During my Masters, as a part of the study of gossamer structures, I had done a study of spider-web in order to incorporate its geometry into Solar Sails. That study had shown me how fundamental designs found in nature can be used to inspire the design of advanced man-made structures. That is when I realized the power of biomimicry and the prospects it holds in research and development. In addition to my research work at graduate level, my professional experience with sandwich structures for more than two years make Composites or Biomimetics ideal fields for my advance research in material science.

After carefully looking at the work that is being done at the XXX Laboratory, I believe that working under Dr. XXX will help me acquire the versatility needed to reach my full potential as a researcher. I am confident that with my knowledge and experience in reaching analytical as well as numerical solutions to the complicated problems of engineering will boost the already capable team of researchers at the XXX Laboratory.

During doctoral studies, I plan to exploit the traits that I have acquired over the years to an extent where I could become an international-level researcher with highly specialized knowledge and expertise in my research area.

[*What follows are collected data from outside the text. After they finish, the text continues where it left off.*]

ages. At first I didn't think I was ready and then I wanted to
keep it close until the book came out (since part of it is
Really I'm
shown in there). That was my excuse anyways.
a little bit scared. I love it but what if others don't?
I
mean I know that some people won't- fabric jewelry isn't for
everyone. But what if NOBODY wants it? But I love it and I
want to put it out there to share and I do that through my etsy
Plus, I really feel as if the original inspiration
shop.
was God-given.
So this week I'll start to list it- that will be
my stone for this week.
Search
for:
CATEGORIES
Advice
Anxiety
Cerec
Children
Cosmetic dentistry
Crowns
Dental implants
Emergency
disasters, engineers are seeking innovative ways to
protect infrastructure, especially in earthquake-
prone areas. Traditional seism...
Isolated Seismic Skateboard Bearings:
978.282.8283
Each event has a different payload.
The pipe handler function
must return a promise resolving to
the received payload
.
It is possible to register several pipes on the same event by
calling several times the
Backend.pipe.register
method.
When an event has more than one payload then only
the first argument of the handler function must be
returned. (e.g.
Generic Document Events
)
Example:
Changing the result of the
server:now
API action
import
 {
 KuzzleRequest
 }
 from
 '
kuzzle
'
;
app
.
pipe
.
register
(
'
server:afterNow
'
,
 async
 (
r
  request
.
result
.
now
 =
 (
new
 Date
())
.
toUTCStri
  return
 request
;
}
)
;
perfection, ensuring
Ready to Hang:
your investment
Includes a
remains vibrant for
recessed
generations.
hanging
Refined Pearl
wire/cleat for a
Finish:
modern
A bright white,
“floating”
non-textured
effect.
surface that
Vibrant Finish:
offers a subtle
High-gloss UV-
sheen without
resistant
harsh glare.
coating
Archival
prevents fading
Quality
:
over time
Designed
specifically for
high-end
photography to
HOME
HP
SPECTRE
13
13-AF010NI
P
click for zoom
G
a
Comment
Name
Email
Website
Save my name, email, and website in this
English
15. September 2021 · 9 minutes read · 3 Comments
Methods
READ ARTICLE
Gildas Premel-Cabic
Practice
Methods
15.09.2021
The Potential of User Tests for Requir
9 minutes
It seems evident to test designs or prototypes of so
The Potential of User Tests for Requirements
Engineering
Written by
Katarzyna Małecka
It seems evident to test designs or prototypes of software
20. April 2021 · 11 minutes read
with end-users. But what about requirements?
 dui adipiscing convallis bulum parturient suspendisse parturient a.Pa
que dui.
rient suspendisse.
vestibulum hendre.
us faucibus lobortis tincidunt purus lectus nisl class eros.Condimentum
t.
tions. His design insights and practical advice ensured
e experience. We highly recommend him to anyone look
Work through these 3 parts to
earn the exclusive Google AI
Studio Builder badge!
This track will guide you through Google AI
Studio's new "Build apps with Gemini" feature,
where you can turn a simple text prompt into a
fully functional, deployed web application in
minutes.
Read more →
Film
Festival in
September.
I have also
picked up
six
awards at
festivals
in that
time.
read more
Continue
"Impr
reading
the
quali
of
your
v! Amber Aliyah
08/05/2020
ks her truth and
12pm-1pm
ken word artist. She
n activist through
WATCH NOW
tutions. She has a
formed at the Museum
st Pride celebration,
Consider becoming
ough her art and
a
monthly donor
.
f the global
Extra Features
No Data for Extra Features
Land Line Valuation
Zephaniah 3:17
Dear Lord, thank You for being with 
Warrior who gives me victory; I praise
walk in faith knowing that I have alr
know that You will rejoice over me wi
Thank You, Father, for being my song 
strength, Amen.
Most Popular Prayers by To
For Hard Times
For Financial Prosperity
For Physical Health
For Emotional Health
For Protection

It would, therefore, be a privilege to be able to secure admission to pursue graduate studies at the XXX. I am confident that I will match the high standards set by your university. I am sure if I am given the opportunity to study at your university that attracts some of the best students from all over the world, it will provide an environment competitive enough to bring out the best in me. I am confident that my requisite background, intellectual ability and high level of personal motivation will help me strive for the goals that I have set for my career.

I would like to thank you for taking time to read this essay and I look forward to hearing a positive reply on my application.

Thank you!

ershad193 14 / 337 5  
Jun 25, 2010   #2
....and opportunities that the field of engineering has to offer, that I decided to make my career in it.

Apart from my studies at XXX, my research work with Dr. XXX gave me a first hand experience of how to implement fundamentals and how to perceive the balance between theory and practice to deal with research projects from start to finish.

the above statement seems a bit vague. support it by an example.

or, is it the one you are talking about in the next para?

Regarding your first paragraph, I would say that it is unconventional. But, as I do not have any knowledge regarding its suitability, I will not comment on it. I'll just say that a formal tone is the safest.

And of course, you have to sign your SOP.

If you are interested you can comment on my SOP.
EF_Kevin 8 / 13,335 129  
Jun 28, 2010   #3
What do you think about the 1st paragraph?

The first paragraph is great. I would not want to see you use any more paragraphs of story, but starting with that one is okay. If you can reduce the number of words or omit one sentence frm that para it will be even better. I think it's great, though.

:-)
OP totallamp 1 / 3  
Jun 30, 2010   #4
Thank you, Kevin.
lilliloli 3 / 10  
Jun 30, 2010   #5
"What is an engine & why is it dead?"
I would remember to take out the "&" in the first sentance and change it to "and", its never a good idea to use symbols in your text. Otherwise the opening paragraph is fantastic, it immediatly caught my attention. I liked the story telling fashion of it.
OP totallamp 1 / 3  
Jun 30, 2010   #6
Thank you, Andrea. That was a small but important mistake.